New research at Sheba aims to leverage key mitochondrial differences to control how the immune system functions.

Sheba Medical Center’s Mitochondrial Research Lab has just won a series of prestigious grants for new research that could completely change how cancer treatment works, along with many other immune related diseases besides.

The Mitochondrial Research Lab is the brainchild of Dr. Tal Yardeni, whose body of work focuses on how small differences in the genetic and metabolic function of mitochondria have drastically different effects on immune cells. These differences can regulate how well the immune system can recognize and attack both pathogens and anomalous cellular growths such as cancers.

Unlike other work, which tends to look at metabolic functions in abnormal or compromised immune systems, Dr. Yardeni is examining how the natural differences between mitochondria can lead to drastically different outcomes. She has already proven direct links in animal research, identifying normal variations in mitochondria that can drive differences in immune response, leading to stronger or weaker activity in mice.

The ultimate goal of her research is to develop novel new therapeutic approaches for cancer and all immune diseases, all using a patient’s own immune system, strengthened through targeting their mitochondria.

“We are using cancer as one example,” Yardeni says. “But if we are talking about the immune system, we can also talk about autoimmune diseases, neurodegenerative diseases, any disease that is related to the immune system. This is our focus, to understand the mitochondria signature of each disease, and then to be able to adapt the immune cells of a patient to fight it.”

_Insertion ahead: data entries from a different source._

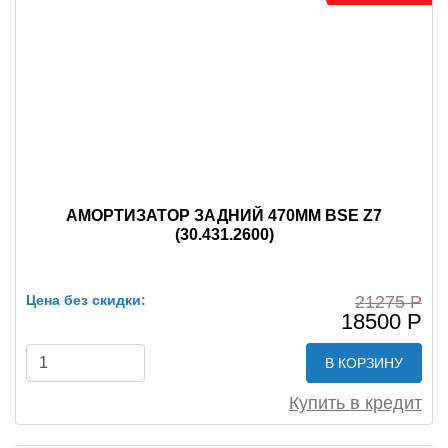
АМОРТИЗАТОР ЗАДНИЙ 470ММ BSE Z7
(30.431.2600)
Цена без скидки:
21275 Р
18500 Р
В КОРЗИНУ
Купить в кредит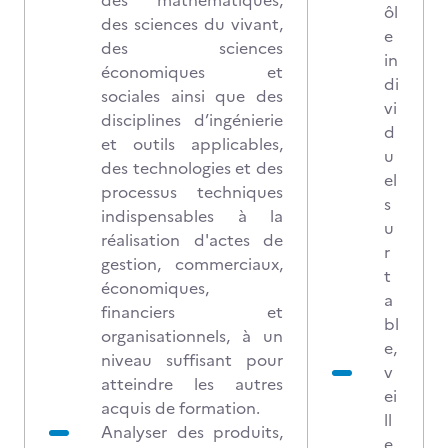
des mathématiques,
ôl
des sciences du vivant,
e
des sciences
in
économiques et
di
sociales ainsi que des
vi
disciplines d’ingénierie
d
et outils applicables,
u
des technologies et des
el
processus techniques
s
indispensables à la
u
réalisation d'actes de
r
gestion, commerciaux,
t
économiques,
a
financiers et
bl
organisationnels, à un
e,
niveau suffisant pour
v
atteindre les autres
ei
acquis de formation.
ll
Analyser des produits,
e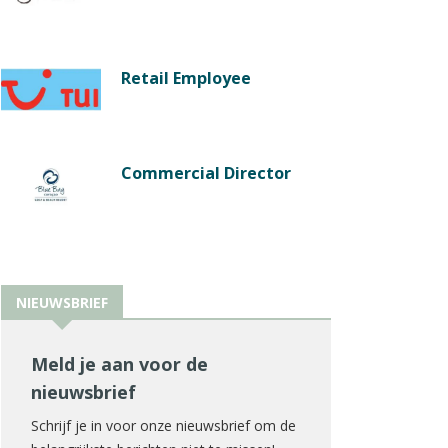
Retail Employee
Commercial Director
NIEUWSBRIEF
Meld je aan voor de
nieuwsbrief
Schrijf je in voor onze nieuwsbrief om de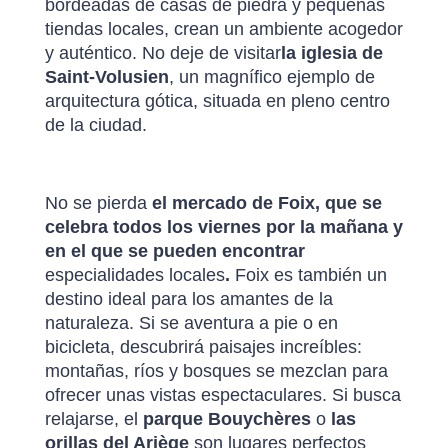
bordeadas de casas de piedra y pequeñas
tiendas locales, crean un ambiente acogedor
y auténtico. No deje de visitar
la iglesia de
Saint-Volusien
, un magnífico ejemplo de
arquitectura gótica, situada en pleno centro
de la ciudad.
No se pierda
el mercado de Foix, que se
celebra todos los viernes por la mañana y
en el que se pueden encontrar
especialidades locales
.
Foix es también un
destino ideal para los amantes de la
naturaleza. Si se aventura a pie o en
bicicleta, descubrirá paisajes increíbles:
montañas, ríos y bosques se mezclan para
ofrecer unas vistas espectaculares. Si busca
relajarse, el
parque Bouychères
o
las
orillas del Ariège
son lugares perfectos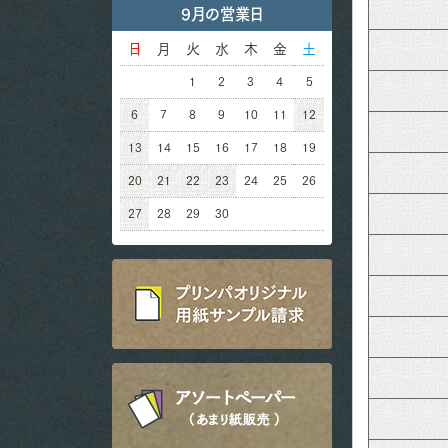
9月の営業日
日
月
火
水
木
金
土
1
2
3
4
5
6
7
8
9
10
11
12
13
14
15
16
17
18
19
20
21
22
23
24
25
26
27
28
29
30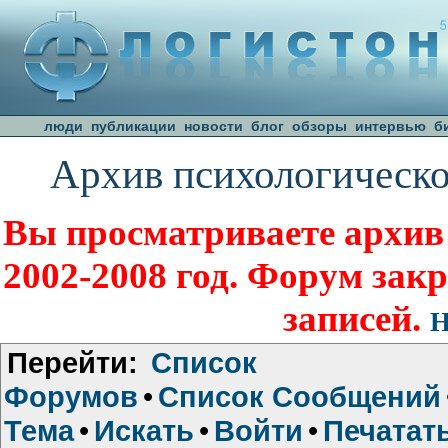
люди
публикации
новости
блог
обзоры
интервью
б
Архив психологическо
Вы просматриваете архив
2002-2008 год. Форум зак
записей.
Н
Перейти:
Список
Форумов
•
Список Сообщений
Тема
•
Искать
•
Войти
•
Печатат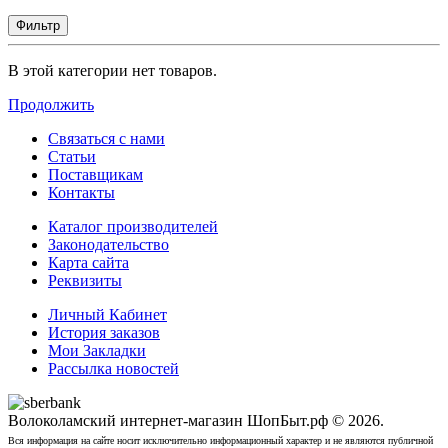
Фильтр
В этой категории нет товаров.
Продолжить
Связаться с нами
Статьи
Поставщикам
Контакты
Каталог производителей
Законодательство
Карта сайта
Реквизиты
Личный Кабинет
История заказов
Мои Закладки
Рассылка новостей
Волоколамский интернет-магазин ШопБыт.рф © 2026.
Вся информация на сайте носит исключительно информационный характер и не являются публичной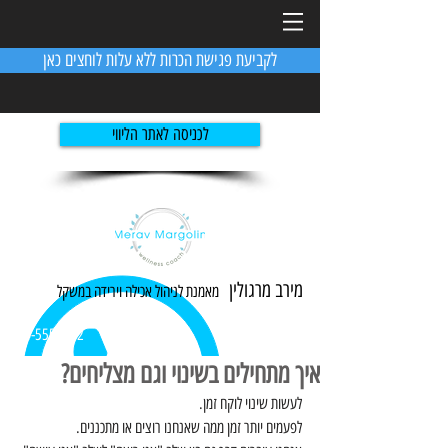
לקביעת פגישת הכרות ללא עלות לוחצים כאן
לכניסה לאתר הליווי
מירב מרגולין
מאמנת לניהול אכילה ו
ירידה
במשקל
054-5551982
איך מתחילים בשינוי וגם מצליחים?
לעשות שינוי לוקח זמן.
לפעמים יותר זמן ממה שאנחנו רוצים או מתכננים.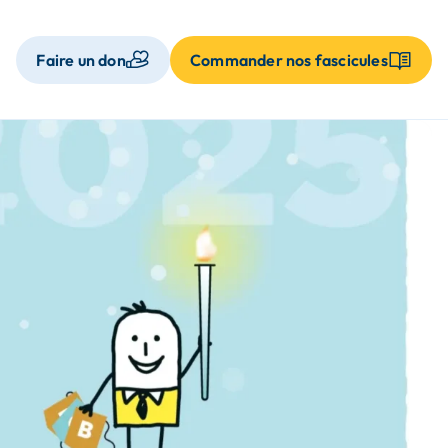
Faire un don
Commander nos fascicules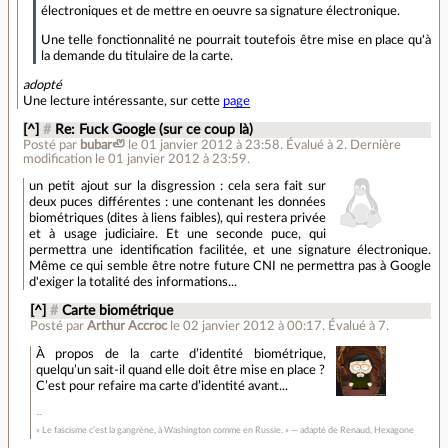
électroniques et de mettre en oeuvre sa signature électronique.
Une telle fonctionnalité ne pourrait toutefois être mise en place qu'à
la demande du titulaire de la carte.
adopté
Une lecture intéressante, sur cette
page
[^]
#
Re: Fuck Google (sur ce coup là)
Posté par
bubar🦥
le 01 janvier 2012 à 23:58
.
Évalué à
2
.
Dernière
modification le 01 janvier 2012 à 23:59.
un petit ajout sur la disgression : cela sera fait sur
deux puces différentes : une contenant les données
biométriques (dites à liens faibles), qui restera privée
et à usage judiciaire. Et une seconde puce, qui
permettra une identification facilitée, et une signature électronique.
Même ce qui semble être notre future CNI ne permettra pas à Google
d'exiger la totalité des informations...
[^]
#
Carte biométrique
Posté par
Arthur Accroc
le 02 janvier 2012 à 00:17
.
Évalué à
7
.
À propos de la carte d’identité biométrique,
quelqu’un sait-il quand elle doit être mise en place ?
C’est pour refaire ma carte d’identité avant...
« Le fascisme c’est la gangrène, à Washington comme en Russie. » — adapté de Renaud, Hexagone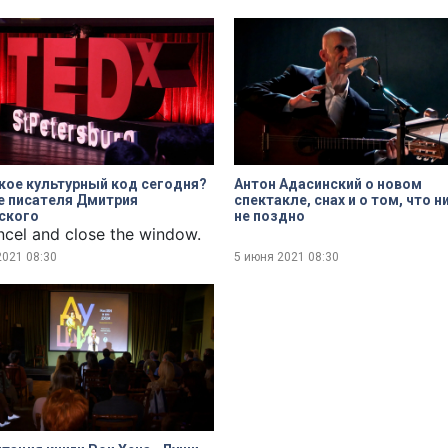
dialog
кое культурный код сегодня?
Антон Адасинский о новом
е писателя Дмитрия
спектакле, снах и о том, что 
ского
не поздно
ncel and close the window.
2021
08:30
5 июня 2021
08:30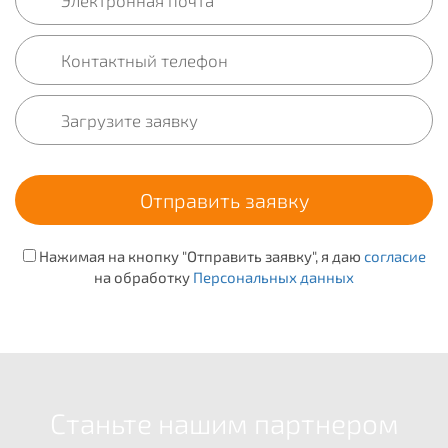
Нажимая на кнопку "Отправить заявку", я даю
согласие
на обработку
Персональных данных
Станьте нашим партнером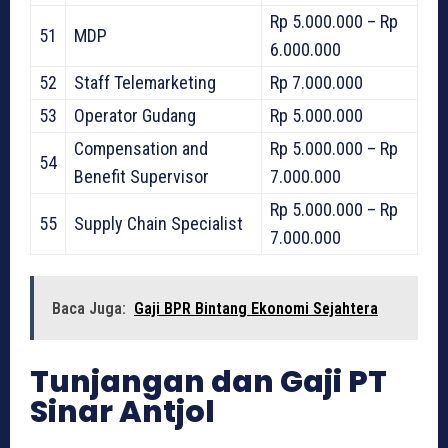
Rp 5.000.000 – Rp
51
MDP
6.000.000
52
Staff Telemarketing
Rp 7.000.000
53
Operator Gudang
Rp 5.000.000
Compensation and
Rp 5.000.000 – Rp
54
Benefit Supervisor
7.000.000
Rp 5.000.000 – Rp
55
Supply Chain Specialist
7.000.000
Baca Juga:
Gaji BPR Bintang Ekonomi Sejahtera
Tunjangan dan Gaji PT
Sinar Antjol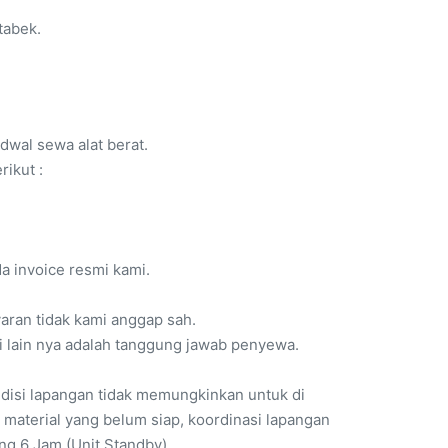
tabek.
dwal sewa alat berat.
ikut :
a invoice resmi kami.
yaran tidak kami anggap sah.
i lain nya adalah tanggung jawab penyewa.
ndisi lapangan tidak memungkinkan untuk di
 material yang belum siap, koordinasi lapangan
ng 6 Jam (Unit Standby).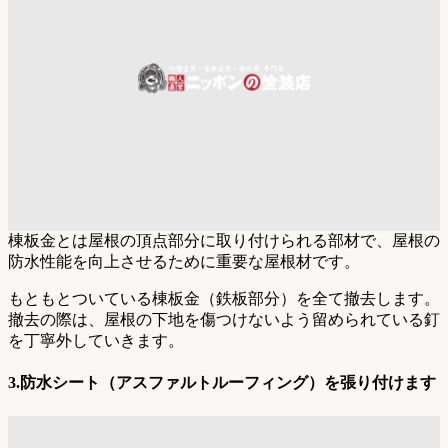
棟板金とは屋根の頂点部分に取り付けられる部材で、屋根の
防水性能を向上させるために重要な屋根材です。
もともとついている棟板金（鉄板部分）を全て撤去します。
撤去の際は、屋根の下地を傷つけないよう留められている釘
を丁寧外していきます。
3.防水シート（アスファルトルーフィング）を張り付けます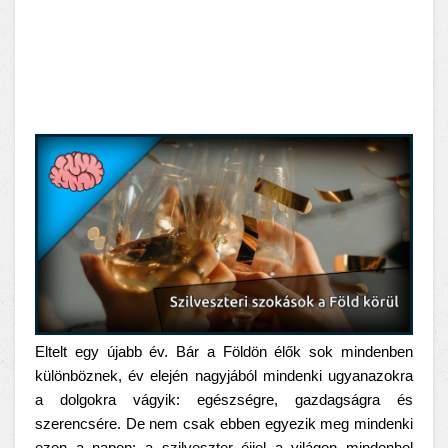
Eltelt egy újabb év. Bár a Földön élők sok mindenben
különböznek, év elején nagyjából mindenki ugyanazokra
a dolgokra vágyik: egészségre, gazdagságra és
szerencsére. De nem csak ebben egyezik meg mindenki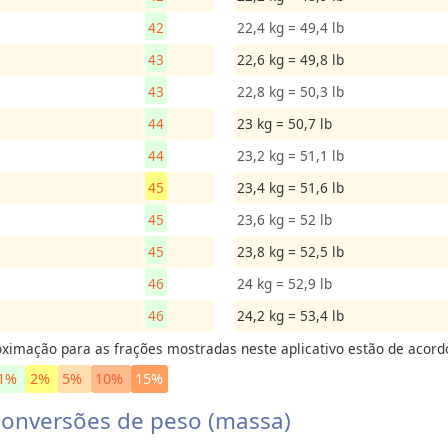
42
22,4 kg = 49,4 lb
43
22,6 kg = 49,8 lb
43
22,8 kg = 50,3 lb
44
23 kg = 50,7 lb
44
23,2 kg = 51,1 lb
45
23,4 kg = 51,6 lb
45
23,6 kg = 52 lb
45
23,8 kg = 52,5 lb
46
24 kg = 52,9 lb
46
24,2 kg = 53,4 lb
ximação para as frações mostradas neste aplicativo estão de acord
1%
2%
5%
10%
15%
onversões de peso (massa)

Doctor using AI-powered tablet

Other Sheba clinicians and researchers have followed suit, working with Dr Yardeni to understand how mitochondrial function influences the diseases they are working on.

Prof. Yaacov Lawrence is the Chair of The Benjamin Davidai Department of Radiation Oncology at Sheba Medical Center. He uses targeted radiation to kill tumors. This works by shooting a focused beam of X rays at the cancer cells, which causes catastrophic damage to their DNA. The damage prevents the cells from replicating and after several weeks, they die off. The problem is that some cancer cells are remarkably resistant, and are able to sometimes survive such therapies.

“One of my frustrations is that radiation isn’t always as effective as we want it to be,” Lawrence notes. “There are certain cancers where the outcomes are suboptimal. For instance, in pancreatic cancer, we can deliver very high doses of radiation, but the tumor rarely shrinks after treatment. We believe one of the reasons that pancreatic cancer cells are comparatively resistant to radiation is related to their [cellular] metabolism. We have a theory that’s why they are able to survive high-dose radiation therapy.”

Lawrence and Yardeni believe this is directly related to mitochondrial function. The cell’s mitochondria generate energy used to both replicate the cell itself, and critically, to repair damaged DNA. Strong DNA repair can negate the effects of radiotherapy, enabling the cell to survive. 

As an oncologist, he sees further possible connections between his clinical work and mitochondrial research. Lawrence believes there is a link between mitochondrial function and apoptosis, predetermined cell death. Apoptosis is a cell’s natural death process, allowing the body to replace old and damaged cells with new ones. The old cell dies off to make room for a new one. However, in cancer cells, the normal apoptosis process is blocked, so cells simply add up instead of replacing the old ones, forming a tumor. The apoptosis process is also how cells with damaged DNA are removed from the body, meaning the process is critical to ensuring radiotherapy success. Finding the mechanism by which mitochondrial metabolism regulates cell death is therefore another key direction to overcoming resistant cancers.

Doctor using AI-powered tablet

The series of grants secured by the research center will build on this work to find the exact processes and mechanisms that underlie treatment resistance and according to Yardeni and Lawrence will lead to a new generation of cancer therapies.